Eğer Müslümanlara parlamenter sistemin çıplak olduğu gibi başkalık sisteminin de esastan çıplak olduğunu anlatamazsak, yalancı terziler, Müslümanların üzerine sadece aptalların, ahmakların, dalkavukların, menfaat peşinde koşanların görebileceği bir elbise daha dikecekler.

İşte o zaman Allah’ın Müslümanların üzerine takdir ettiği, onları koruyan ve onlar için mücadele eden elbiseleri, Müslümanların nefislerinden ve zihinlerinden bir yüzyıl daha munfasıl hâle gelecektir. Böylece sömürgeci terziler tarafından “dikildiği söylenen” elbisenin Müslümanların şahsiyetlerine tesiri daha kuvvetli olacaktır.
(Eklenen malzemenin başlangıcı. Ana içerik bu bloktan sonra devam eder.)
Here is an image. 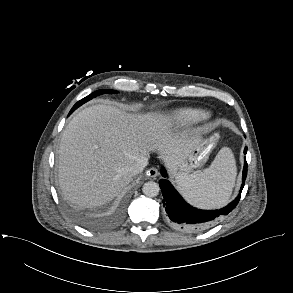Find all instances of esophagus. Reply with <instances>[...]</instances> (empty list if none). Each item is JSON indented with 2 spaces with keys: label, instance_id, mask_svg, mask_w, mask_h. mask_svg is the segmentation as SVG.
<instances>
[{
  "label": "esophagus",
  "instance_id": "1",
  "mask_svg": "<svg viewBox=\"0 0 293 293\" xmlns=\"http://www.w3.org/2000/svg\"><path fill=\"white\" fill-rule=\"evenodd\" d=\"M159 172L156 168L152 167L146 171V175L149 178L155 179L158 176Z\"/></svg>",
  "mask_w": 293,
  "mask_h": 293
}]
</instances>
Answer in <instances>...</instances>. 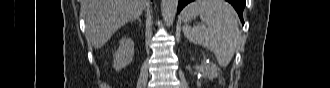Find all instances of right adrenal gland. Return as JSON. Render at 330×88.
<instances>
[{"mask_svg":"<svg viewBox=\"0 0 330 88\" xmlns=\"http://www.w3.org/2000/svg\"><path fill=\"white\" fill-rule=\"evenodd\" d=\"M135 19H137V20L139 21V23L141 24L140 16L136 17ZM135 19H133V21H134Z\"/></svg>","mask_w":330,"mask_h":88,"instance_id":"right-adrenal-gland-1","label":"right adrenal gland"}]
</instances>
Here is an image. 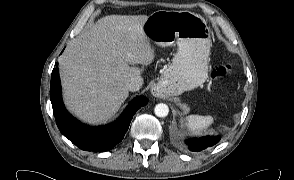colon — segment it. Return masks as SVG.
I'll use <instances>...</instances> for the list:
<instances>
[{"mask_svg": "<svg viewBox=\"0 0 294 180\" xmlns=\"http://www.w3.org/2000/svg\"><path fill=\"white\" fill-rule=\"evenodd\" d=\"M233 71V66L230 62L226 61L218 66H216L212 70V78L213 79H221L224 76L230 74Z\"/></svg>", "mask_w": 294, "mask_h": 180, "instance_id": "1", "label": "colon"}]
</instances>
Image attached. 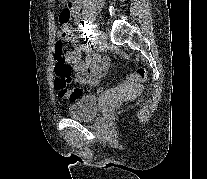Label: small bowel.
I'll return each mask as SVG.
<instances>
[{"label": "small bowel", "mask_w": 207, "mask_h": 179, "mask_svg": "<svg viewBox=\"0 0 207 179\" xmlns=\"http://www.w3.org/2000/svg\"><path fill=\"white\" fill-rule=\"evenodd\" d=\"M83 0H69L68 6L63 9L58 21L62 26L59 35H63L66 40L73 45V50L67 54V61L71 65L76 75V81L80 84L97 85L107 74L110 62L106 57H101L92 51L89 43H80L74 36V26L68 24L69 18L78 19V28H84V21L80 20ZM86 51L87 55L82 60L81 53Z\"/></svg>", "instance_id": "small-bowel-1"}]
</instances>
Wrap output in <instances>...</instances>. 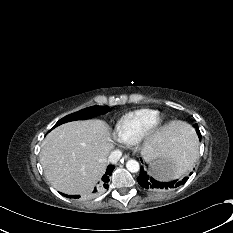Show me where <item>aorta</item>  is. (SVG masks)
I'll return each instance as SVG.
<instances>
[{"instance_id":"aorta-1","label":"aorta","mask_w":233,"mask_h":233,"mask_svg":"<svg viewBox=\"0 0 233 233\" xmlns=\"http://www.w3.org/2000/svg\"><path fill=\"white\" fill-rule=\"evenodd\" d=\"M126 168L128 171L132 172V173H136L139 171L140 166L138 161L134 160V159H130L126 162Z\"/></svg>"}]
</instances>
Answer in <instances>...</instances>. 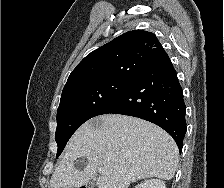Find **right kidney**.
<instances>
[{"instance_id":"1","label":"right kidney","mask_w":224,"mask_h":188,"mask_svg":"<svg viewBox=\"0 0 224 188\" xmlns=\"http://www.w3.org/2000/svg\"><path fill=\"white\" fill-rule=\"evenodd\" d=\"M135 188H166L165 182L160 179L145 180L138 184Z\"/></svg>"}]
</instances>
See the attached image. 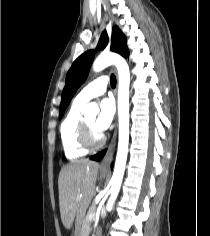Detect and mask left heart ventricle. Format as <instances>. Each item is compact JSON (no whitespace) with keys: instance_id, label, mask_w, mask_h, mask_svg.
I'll list each match as a JSON object with an SVG mask.
<instances>
[{"instance_id":"obj_1","label":"left heart ventricle","mask_w":210,"mask_h":236,"mask_svg":"<svg viewBox=\"0 0 210 236\" xmlns=\"http://www.w3.org/2000/svg\"><path fill=\"white\" fill-rule=\"evenodd\" d=\"M87 122L89 123V125L95 130V132L97 134H99V132L95 129L94 123H95V117H86Z\"/></svg>"}]
</instances>
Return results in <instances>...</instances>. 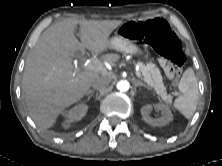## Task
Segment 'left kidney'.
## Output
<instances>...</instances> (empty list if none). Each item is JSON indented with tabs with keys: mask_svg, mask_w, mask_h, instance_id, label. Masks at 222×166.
Returning <instances> with one entry per match:
<instances>
[{
	"mask_svg": "<svg viewBox=\"0 0 222 166\" xmlns=\"http://www.w3.org/2000/svg\"><path fill=\"white\" fill-rule=\"evenodd\" d=\"M154 107L161 111L162 117L157 119L151 118L149 112L152 109V105L147 104L142 106L141 108V114L145 122L152 126H164L173 120L172 112L168 106H166L165 104L158 103L154 105Z\"/></svg>",
	"mask_w": 222,
	"mask_h": 166,
	"instance_id": "5707ae66",
	"label": "left kidney"
}]
</instances>
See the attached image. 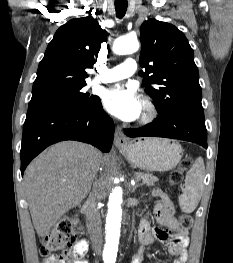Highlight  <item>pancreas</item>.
Here are the masks:
<instances>
[{
    "label": "pancreas",
    "instance_id": "pancreas-1",
    "mask_svg": "<svg viewBox=\"0 0 233 263\" xmlns=\"http://www.w3.org/2000/svg\"><path fill=\"white\" fill-rule=\"evenodd\" d=\"M136 180H142V184H146L147 186H155V183L158 181V179L150 173H141L138 172L135 174Z\"/></svg>",
    "mask_w": 233,
    "mask_h": 263
}]
</instances>
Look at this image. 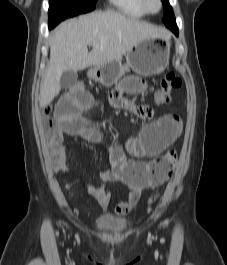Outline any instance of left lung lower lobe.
Listing matches in <instances>:
<instances>
[{
  "label": "left lung lower lobe",
  "mask_w": 227,
  "mask_h": 265,
  "mask_svg": "<svg viewBox=\"0 0 227 265\" xmlns=\"http://www.w3.org/2000/svg\"><path fill=\"white\" fill-rule=\"evenodd\" d=\"M169 29L172 30L178 36V28L177 27H172Z\"/></svg>",
  "instance_id": "left-lung-lower-lobe-1"
}]
</instances>
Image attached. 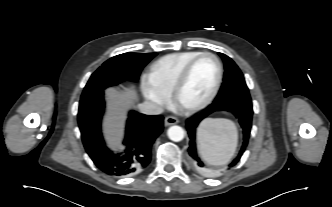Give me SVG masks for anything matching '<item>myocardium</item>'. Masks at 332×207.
Wrapping results in <instances>:
<instances>
[{
    "instance_id": "f54148a6",
    "label": "myocardium",
    "mask_w": 332,
    "mask_h": 207,
    "mask_svg": "<svg viewBox=\"0 0 332 207\" xmlns=\"http://www.w3.org/2000/svg\"><path fill=\"white\" fill-rule=\"evenodd\" d=\"M205 56H209L211 58L214 59L216 65H217V77H216V81L215 84L211 90V92L209 93V95L202 100L201 102L194 104V105H190V106H186V105H182L180 102V95L181 92L184 88V86L186 85L189 75L191 73V70L193 68V66L195 65V63L201 59L202 57ZM222 79H223V66L222 63L220 61V59L213 53L211 52H201L198 55H196L195 57H193L182 69V71L180 72L174 87L172 89V100L174 105L181 111L185 112V113H195L198 112L204 108H206L207 106H209L212 101L215 99V97L217 96L221 83H222Z\"/></svg>"
}]
</instances>
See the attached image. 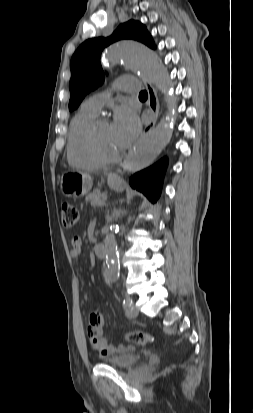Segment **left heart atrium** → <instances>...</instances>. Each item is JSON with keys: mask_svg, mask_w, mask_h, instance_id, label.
I'll return each mask as SVG.
<instances>
[{"mask_svg": "<svg viewBox=\"0 0 253 413\" xmlns=\"http://www.w3.org/2000/svg\"><path fill=\"white\" fill-rule=\"evenodd\" d=\"M116 143L120 149L127 147L140 132V120L130 108H120L111 125Z\"/></svg>", "mask_w": 253, "mask_h": 413, "instance_id": "1", "label": "left heart atrium"}]
</instances>
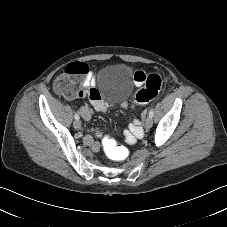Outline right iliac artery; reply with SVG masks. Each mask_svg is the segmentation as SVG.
<instances>
[{"mask_svg": "<svg viewBox=\"0 0 227 227\" xmlns=\"http://www.w3.org/2000/svg\"><path fill=\"white\" fill-rule=\"evenodd\" d=\"M74 118H75L76 120H79V119H80V117H79L78 114H75Z\"/></svg>", "mask_w": 227, "mask_h": 227, "instance_id": "82829eb1", "label": "right iliac artery"}]
</instances>
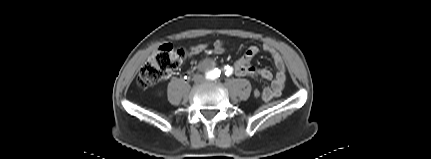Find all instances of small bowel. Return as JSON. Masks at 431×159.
I'll return each mask as SVG.
<instances>
[{"mask_svg": "<svg viewBox=\"0 0 431 159\" xmlns=\"http://www.w3.org/2000/svg\"><path fill=\"white\" fill-rule=\"evenodd\" d=\"M212 48H224L226 50L225 43L222 40H216L212 44ZM208 49L206 43H201L192 46L188 49V55L194 56L198 55ZM264 52L268 53L275 64L276 73L273 74L270 70L266 68H255L251 65L252 59L258 54L259 48L257 46H249L243 55L235 61L233 66H229L232 73L238 76H252L259 77L265 80L271 81V85L262 90L263 101H270L273 98L279 97L284 89L286 81V67L282 56L277 52V50L270 44H264L262 46Z\"/></svg>", "mask_w": 431, "mask_h": 159, "instance_id": "1", "label": "small bowel"}]
</instances>
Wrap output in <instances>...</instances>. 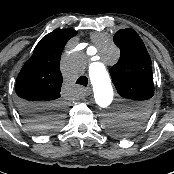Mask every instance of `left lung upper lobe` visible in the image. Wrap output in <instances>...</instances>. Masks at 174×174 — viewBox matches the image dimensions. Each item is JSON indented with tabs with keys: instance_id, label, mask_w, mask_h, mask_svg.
<instances>
[{
	"instance_id": "obj_1",
	"label": "left lung upper lobe",
	"mask_w": 174,
	"mask_h": 174,
	"mask_svg": "<svg viewBox=\"0 0 174 174\" xmlns=\"http://www.w3.org/2000/svg\"><path fill=\"white\" fill-rule=\"evenodd\" d=\"M120 59L110 73L117 92L131 99V109L110 124L111 132L121 138L134 135L147 122L153 107V74L150 56L138 34L132 29L119 30L114 38Z\"/></svg>"
}]
</instances>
Kötü olan ise Müslümanlar vücutlarında elbise olmadığını fark ettiklerinde, zillete duçar olunmuş, hor ve hakir bir yaşantı benimsenmiş, her türlü haram ve aşağılanmanın kucağına düşülmüş, sömürgecilerin kulu-kölesi hâline gelinmiş yani olan olmuş, başa gelen gelmiş olacaktır. Oluşan siyasi boşluğu da yine kâfir sömürgeci devletler dolduracaktır.

Onun için; “Başkan da çıplaksa ne olacak?” sorusunun cevabını bulmak zorundayız ki aynı delikten ikinci defa ısırılmayalım!

يَوْمَ يُكْشَفُ عَن سَاقٍ وَيُدْعَوْنَ إِلَى السُّجُودِ فَلَا يَسْتَطِيعُونَ خَاشِعَةً أَبْصَارُهُمْ تَرْهَقُهُمْ ذِلَّةٌ وَقَدْ كَانُوا يُدْعَوْنَ إِلَى السُّجُودِ وَهُمْ سَالِمُونَ

“O gün işin dehşetinden baldırlar açılır; secdeye çağrılırlar ama bunu yapamazlar. Gözleri dönmüş olarak yüzlerini zillet bürür. Oysa kendileri sapasağlam oldukları zaman da secdeye çağrılmışlardı.”[1]